» AIM OF THE EXERCISE: Among the records below, find the lines that contain "global" and copy each of them.
##### DATA FOR THIS TASK #####
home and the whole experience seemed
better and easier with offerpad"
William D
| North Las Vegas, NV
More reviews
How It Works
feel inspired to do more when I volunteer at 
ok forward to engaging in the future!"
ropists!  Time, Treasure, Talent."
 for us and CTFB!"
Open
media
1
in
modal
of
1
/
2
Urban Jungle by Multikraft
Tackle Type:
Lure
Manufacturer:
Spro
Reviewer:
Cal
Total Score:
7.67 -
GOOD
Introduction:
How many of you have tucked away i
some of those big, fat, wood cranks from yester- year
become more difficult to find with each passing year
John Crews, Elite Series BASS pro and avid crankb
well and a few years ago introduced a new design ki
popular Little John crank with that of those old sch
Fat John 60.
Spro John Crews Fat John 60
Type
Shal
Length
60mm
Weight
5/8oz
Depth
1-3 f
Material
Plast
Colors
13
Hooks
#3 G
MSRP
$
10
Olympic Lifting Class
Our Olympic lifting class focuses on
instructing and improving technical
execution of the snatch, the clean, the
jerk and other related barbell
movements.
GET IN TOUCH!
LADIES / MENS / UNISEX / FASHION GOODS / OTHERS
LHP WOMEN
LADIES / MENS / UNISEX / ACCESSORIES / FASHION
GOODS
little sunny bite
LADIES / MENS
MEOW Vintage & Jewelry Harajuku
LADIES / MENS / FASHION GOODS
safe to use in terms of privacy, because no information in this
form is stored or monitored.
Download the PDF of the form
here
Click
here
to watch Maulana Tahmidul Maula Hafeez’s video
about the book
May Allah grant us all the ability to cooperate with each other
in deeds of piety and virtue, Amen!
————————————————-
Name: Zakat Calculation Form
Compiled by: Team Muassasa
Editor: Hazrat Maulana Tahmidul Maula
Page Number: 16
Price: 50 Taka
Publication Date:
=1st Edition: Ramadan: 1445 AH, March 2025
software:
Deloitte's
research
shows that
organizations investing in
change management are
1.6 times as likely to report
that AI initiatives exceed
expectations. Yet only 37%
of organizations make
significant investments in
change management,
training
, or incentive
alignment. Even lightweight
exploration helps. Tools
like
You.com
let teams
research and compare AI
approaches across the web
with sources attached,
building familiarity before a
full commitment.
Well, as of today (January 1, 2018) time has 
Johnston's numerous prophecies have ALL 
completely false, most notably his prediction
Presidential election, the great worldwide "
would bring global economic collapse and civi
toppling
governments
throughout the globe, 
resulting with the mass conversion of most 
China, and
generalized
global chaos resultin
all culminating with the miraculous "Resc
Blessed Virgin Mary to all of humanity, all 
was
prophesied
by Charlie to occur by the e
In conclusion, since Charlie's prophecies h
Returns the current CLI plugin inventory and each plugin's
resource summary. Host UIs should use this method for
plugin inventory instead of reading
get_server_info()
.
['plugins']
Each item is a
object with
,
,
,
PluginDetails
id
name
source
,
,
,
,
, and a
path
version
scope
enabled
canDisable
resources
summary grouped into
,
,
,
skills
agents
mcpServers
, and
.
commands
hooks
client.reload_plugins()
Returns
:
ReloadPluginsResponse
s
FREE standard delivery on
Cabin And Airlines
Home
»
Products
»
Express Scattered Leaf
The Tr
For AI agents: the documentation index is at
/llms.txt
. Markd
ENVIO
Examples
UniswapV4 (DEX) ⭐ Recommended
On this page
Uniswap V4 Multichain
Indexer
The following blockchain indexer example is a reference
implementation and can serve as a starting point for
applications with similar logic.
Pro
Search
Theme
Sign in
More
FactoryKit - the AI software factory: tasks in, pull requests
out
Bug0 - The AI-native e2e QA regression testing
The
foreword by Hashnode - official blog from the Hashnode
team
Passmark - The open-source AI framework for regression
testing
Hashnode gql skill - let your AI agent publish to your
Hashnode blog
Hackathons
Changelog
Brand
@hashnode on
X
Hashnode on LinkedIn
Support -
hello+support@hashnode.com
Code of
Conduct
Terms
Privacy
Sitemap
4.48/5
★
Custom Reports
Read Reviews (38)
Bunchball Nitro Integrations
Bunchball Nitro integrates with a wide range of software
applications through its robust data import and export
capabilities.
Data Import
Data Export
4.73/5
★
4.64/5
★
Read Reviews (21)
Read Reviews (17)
#####
» TASK ANSWER:
would bring global economic collapse and civi
global chaos resultin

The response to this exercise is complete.